::: Exercise data :::

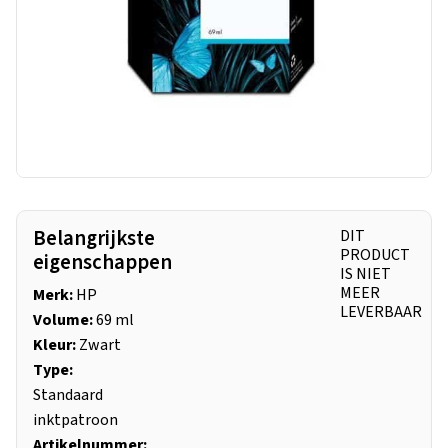
Belangrijkste
DIT
PRODUCT
eigenschappen
IS NIET
MEER
Merk:
HP
LEVERBAAR
Volume:
69 ml
Kleur:
Zwart
Type:
Standaard
inktpatroon
Artikelnummer:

:::

* _Problem description_: Every record above should be set down exactly, with the pictures left out.

* _Finished exercise_:
Belangrijkste
DIT
PRODUCT
eigenschappen
IS NIET
MEER
Merk:
HP
LEVERBAAR
Volume:
69 ml
Kleur:
Zwart
Type:
Standaard
inktpatroon
Artikelnummer:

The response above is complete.